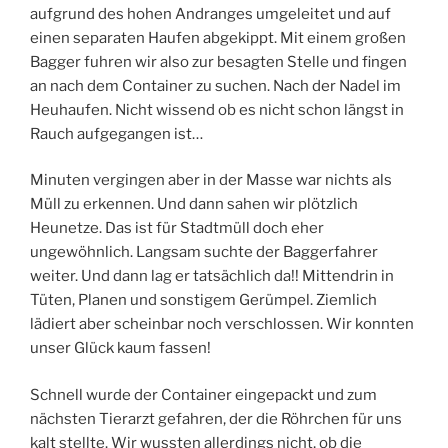
aufgrund des hohen Andranges umgeleitet und auf
einen separaten Haufen abgekippt. Mit einem großen
Bagger fuhren wir also zur besagten Stelle und fingen
an nach dem Container zu suchen. Nach der Nadel im
Heuhaufen. Nicht wissend ob es nicht schon längst in
Rauch aufgegangen ist…
Minuten vergingen aber in der Masse war nichts als
Müll zu erkennen. Und dann sahen wir plötzlich
Heunetze. Das ist für Stadtmüll doch eher
ungewöhnlich. Langsam suchte der Baggerfahrer
weiter. Und dann lag er tatsächlich da!! Mittendrin in
Tüten, Planen und sonstigem Gerümpel. Ziemlich
lädiert aber scheinbar noch verschlossen. Wir konnten
unser Glück kaum fassen!
Schnell wurde der Container eingepackt und zum
nächsten Tierarzt gefahren, der die Röhrchen für uns
kalt stellte. Wir wussten allerdings nicht, ob die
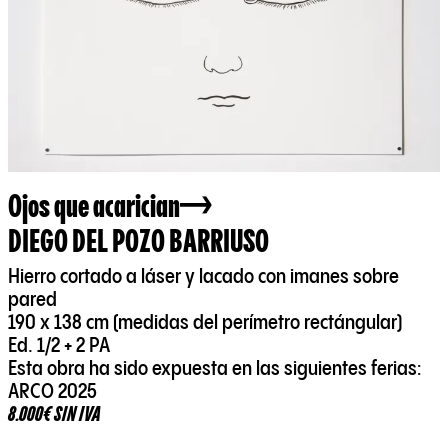
Ojos que acarician
DIEGO DEL POZO BARRIUSO
Hierro cortado a láser y lacado con imanes sobre
pared
190 x 138 cm (medidas del perímetro rectángular)
Ed. 1/2 + 2 PA
Esta obra ha sido expuesta en las siguientes ferias:
ARCO 2025
8.000€ SIN IVA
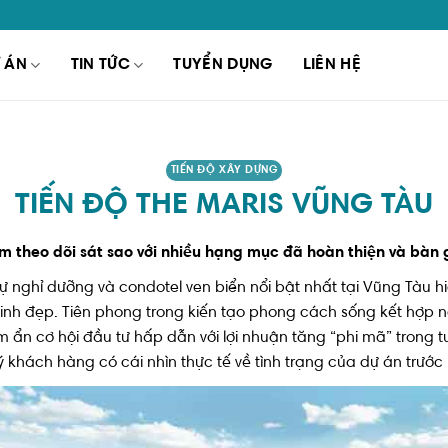
 ÁN
TIN TỨC
TUYỂN DỤNG
LIÊN HỆ
TIẾN ĐỘ XÂY DỰNG
TIẾN ĐỘ THE MARIS VŨNG TÀU
m theo dõi sát sao với nhiều hạng mục đã hoàn thiện và bàn
hự nghỉ dưỡng và condotel ven biển nổi bật nhất tại Vũng Tàu 
nh xinh đẹp. Tiên phong trong kiến tạo phong cách sống kết hợp
 ẩn cơ hội đầu tư hấp dẫn với lợi nhuận tăng “phi mã” trong t
 khách hàng có cái nhìn thực tế về tình trạng của dự án trước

ACTIVITY
Both the line containing "unser Glück kaum fassen!" and the line containing "DIEGO DEL POZO BARRIUSO" above belong in the output, as do the lines between them. Print them exactly, without pictures.

REPLY TO THE TASK
unser Glück kaum fassen!
Schnell wurde der Container eingepackt und zum
nächsten Tierarzt gefahren, der die Röhrchen für uns
kalt stellte. Wir wussten allerdings nicht, ob die
Ojos que acarician
DIEGO DEL POZO BARRIUSO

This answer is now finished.